Highlight 2020 - Mincong Huang

Introduction

Every chapter has an end and we finally finished the year 2020. 2020 was a difficult year for everyone and COVID-19 changed completely the way we work and live. Many people were infected, some left forever. That’s why I chose a grey image from Kelly Sikkema for this article: to remember the people that were impacted, to remember that life can be challenging, and to thank those who protect us and avoid the situation being worse.

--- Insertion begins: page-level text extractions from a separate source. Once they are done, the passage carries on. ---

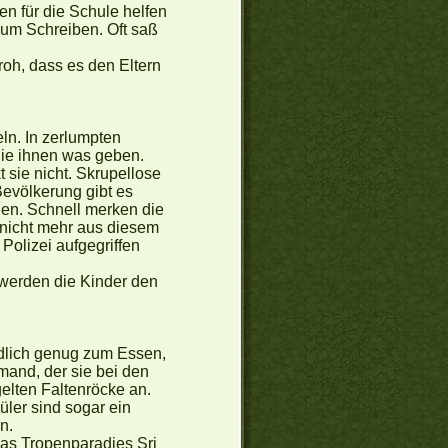
n für die Schule helfen
 zum Schreiben. Oft saß
oh, dass es den Eltern
eln. In zerlumpten
die ihnen was geben.
 sie nicht. Skrupellose
Bevölkerung gibt es
hen. Schnell merken die
 nicht mehr aus diesem
Polizei aufgegriffen
 werden die Kinder den
ndlich genug zum Essen,
emand, der sie bei den
elten Faltenröcke an.
üler sind sogar ein
n.
das Tropenparadies Sri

Despite all the difficulties, I am lucky enough to say that 2020 was a good year for me. In this article, I would like to share my technical journey at Datadog as a software engineer working for data storage. Some personal projects I did during my free time, such as open-source project VAVR and this technical blog https://mincong.io. They are not just about what I did, but also some thoughts and lessons learned that I want to share with you. Now, let’s get started!

Datadog

I joined Datadog at the end of 2019 as a software engineer working for the Event Platform. Event Platform ingests trillions of events per day for different products: Logs, APM, Profiling, Real User Monitoring (RUM), Security Analytics, Error Tracking, Network Monitoring, and more. I am mainly working on the storage part, where we host thousands of servers for storing these events. I am really proud of being part of the team. There are many technical challenges to handle and my teammates are very talented. Back in 2019, I wrote an article “Datadog Onboarding Recap”. But now, after working a full year here, I found more interesting points to share with you.

Reliability. Reliability is the key to our backend services. We spent a lot of effort to: ensure service availability, reduce the impact across services when a problem happens, reduce the impact across customers, and ensure that we don’t lose any customer data. This is important for any SaaS application, but I believe it’s even more important for Datadog as a monitoring tool. People usually use Datadog in a critical situation, such as during an incident, so Datadog cannot disappoint them. This year, I contributed to this field in many tasks, such as adding throttling to some services to reduce the impact at peak activity; backing-off client requests when servers are overloaded; participate in the changes of data lifecycle so that we snapshot and restore data continuously and much more.

Observability. When I was a junior developer, I cared a lot about the correctness of the code. But the reality is not just about right and wrong, it’s more complex than that. Many factors can make software not working as expected: the traffic volume, the network conditions, the hardware, the order of execution, the parallelism, the state of the server, etc. Having observability makes it much easier to operate a running system. Talking about observability, we can use metrics, logs, tracing, etc to observe our application and the underlying infrastructure. At Datadog, I learned how to write code with observability in mind. Some basic ideas are: adding a log when the code faces an important event; providing metrics about the application state or resources; adding spans to code blocks to understand and visualize the workflow; measuring the performance with statistics (p50, p90, p95, p99).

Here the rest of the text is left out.